Details about Advanced Micro Devices' first eight-core desktop processors, based on its Bulldozer architecture, have appeared on some retail sites ahead of their official launch.
The FX-8150 and FX-8120 processors are part of the relaunched FX family of chips, which are pitched as high performance parts aimed at gaming machines and other high end systems. The FX chips are based on AMD's new Bulldozer architecture, which provides a speed boost of 50 percent or more compared to its predecessor, according to AMD.
Last month, AMD said an eight-core Bulldozer microprocessor broke the world record for clock speed by running at 8.429GHz. The system was cooled by tanks of liquid helium.
AMD plans to launch the FX chips this quarter but can't yet give a specific date, said AMD spokesman Phil Hughes, who declined to comment further about the chips.
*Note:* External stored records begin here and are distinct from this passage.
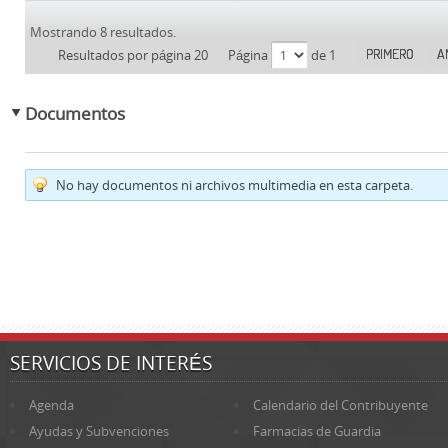
Mostrando 8 resultados.
PRIMERO
A
Resultados por página 20
Página
de 1
Documentos
No hay documentos ni archivos multimedia en esta carpeta.
SERVICIOS DE INTERÉS
Agenda
Calendario del Contribuyente
Ayudas y Subvenciones
Farmacias de Guardia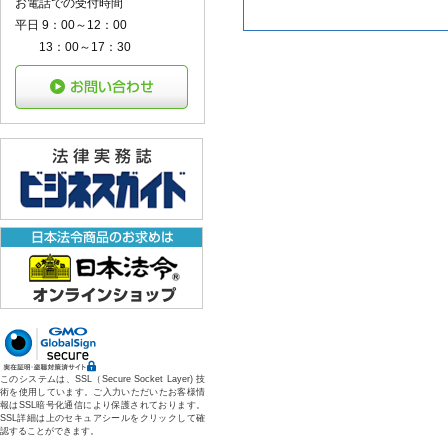
お電話での受付時間
平日 9：00～12：00
13：00～17：30
このシステムは、SSL（Secure Socket Layer) 技
術を使用しています。ご入力いただいたお客様情
報はSSL暗号化通信により保護されております。
SSL詳細は上のセキュアシールをクリックして確
認することができます。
The FX-8150 and FX-8120, run at 3.6GHz and 3.1GHZ.
Hardware maker ECS has also listed the chips on the webpage for an A990FXM-A board, which it calls the "first AMD 8 core-ready motherboard in the world." It has listed the chips as having 16MB of cache.
The chips will compete with Intel's high-end Core i7-990X Extreme Edition processor, based on the Westmere architecture. However, Intel will soon release an Extreme Edition chip based on its newer Sandy Bridge microarchitecture, said an Intel representative at the company's trade show in September.
Intel also offers the Core i7-2600 six-core processor, which is based on the Sandy Bridge microarchitecture. The chip has been demonstrated running gaming systems.
Other chips based on AMD's Bulldozer design, such as the 16-core "Interlagos" Opteron processors, will be used in servers. Those Interlagos systems are expected this quarter.